There’s also a lot going on in my personal life that I think can be more helpful to discuss in this type of forum. The truth is that all Facebook did for me is fuel all the negative aspects of my life. Now, I’m not looking to turn my head to corruption or tyranny, but instead want to be able to more fully flush it out. It’s no secret that the past four years since my unlawful arrest in Temple and the corrupt trial that followed I’ve been pretty soured on the state of freedom and the growing disrespect of government towards the people.
I’ve seen this corruption and what unbridled raw power does to people personally. In the past four years, I’ve come to see firsthand what happens to people who stand for something and against corruption. I’ve learned that the state does not like having its authority challenged, especially when that challenge is justified and proper. I’m not one of those anarchist guys that hates government. I firmly believe that there is a legitimate role of government, albeit a small one. What I hope to accomplish here in future writings is to document my efforts to regain our proper role in government and its proper responsibility at both the state and federal levels.
What is our role? Our Constitution makes clear in its first three words where the power lies in American government: “We the people.” It is our role to ensure that we select people who will not only abide by the constitution, but serve in the best interests of the RIGHTS of the people. The problem is that the people right now are only concerned with electing those that will serve the best interests of the people at the expense of their rights. We have become brainwashed that government is designed to give us what we want instead of wanting them out of our way to get what we deserve. The reason they won’t is because most people realize they don’t deserve anything and won’t work to get what they want.
My methods aren’t exactly the most widely respected way of doing things. Too many people have been conditioned that we need to be seen, not heard. They believe that we are supposed to treat government officials with deference and blind obedience. They think that we are here to do as we’re told and we should bow to authority by virtue of its existence. There is an unwritten rule that it’s okay to criticize elected government officials, but when it comes to the rest of government, we’re expected to treat them as demigods, idols, or above suspicion.
As a Soldier, I was subjected to this form of worship and it bothered me then as it does now. Government officials are just people, no different than anyone else. I didn’t join the Army to receive special treatment. I didn’t do it to be respected or have power over others. I recognized that when I wore that camouflage uniform, I was a servant to every single person with whom I came in contact. They were my employers and I both respected and appreciated that. I made sure that every dollar I had to spend was spent as effectively and economically as possible. My dedication to fiscal frugality resulted in me being assigned to manage unit training and operational budgets at both the Brigade and Corps level. It also earned me the disdain of troops (and leaders) trying to game the system and milk as much money out of the taxpayers as possible.

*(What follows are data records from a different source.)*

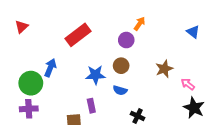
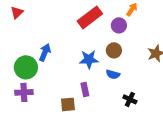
red rectangle: (78, 35) -> (90, 17), moved

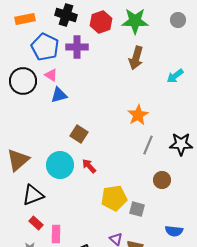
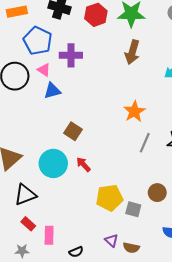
purple cross: (77, 47) -> (71, 55), moved
brown circle: (162, 180) -> (157, 193), moved

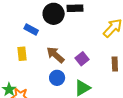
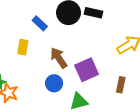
purple square: (82, 59) -> (87, 70), size x1.5

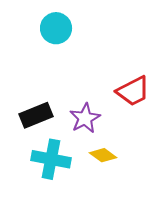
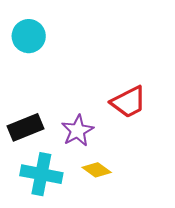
cyan circle: (56, 28) -> (29, 36), moved

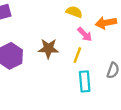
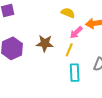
pink arrow: (85, 34) -> (76, 32), turned 88

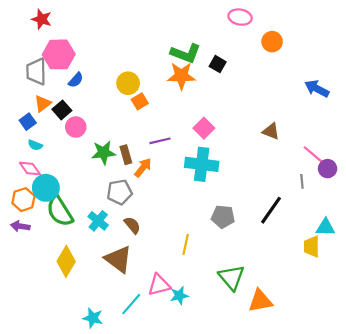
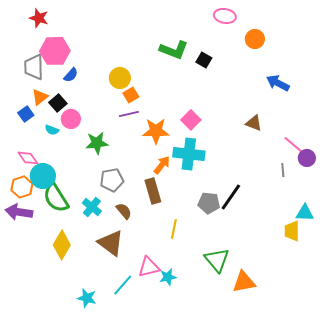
orange star: (181, 76) -> (156, 131), moved
blue arrow: (317, 89) -> (278, 83), moved
purple line: (160, 141) -> (129, 114), moved
cyan semicircle: (35, 145) -> (52, 130), moved
brown rectangle: (126, 155) -> (153, 191), moved, size x1.4
orange arrow: (143, 168) -> (162, 165), moved
black line: (271, 210) -> (231, 197), moved
purple arrow: (20, 226) -> (19, 212), size x1.5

As such, I expect EVERY government employee at every level to recognize their role in society. Authority isn’t always about power. Power only comes with legitimate authority. Authority comes with responsibility. Responsibility come from trust. Trust comes from the people. If the people don’t trust you, you can’t be responsible. People lacking responsibility have no authority and thus no power. It all boils down to government’s duty to ALWAYS ensure that government officials at every earn the trust of the people. It should never be taken for granted and it should never be solely based on what uniform or nametag we wear.
That is my goal here to document my journey to ensure this is how things remain.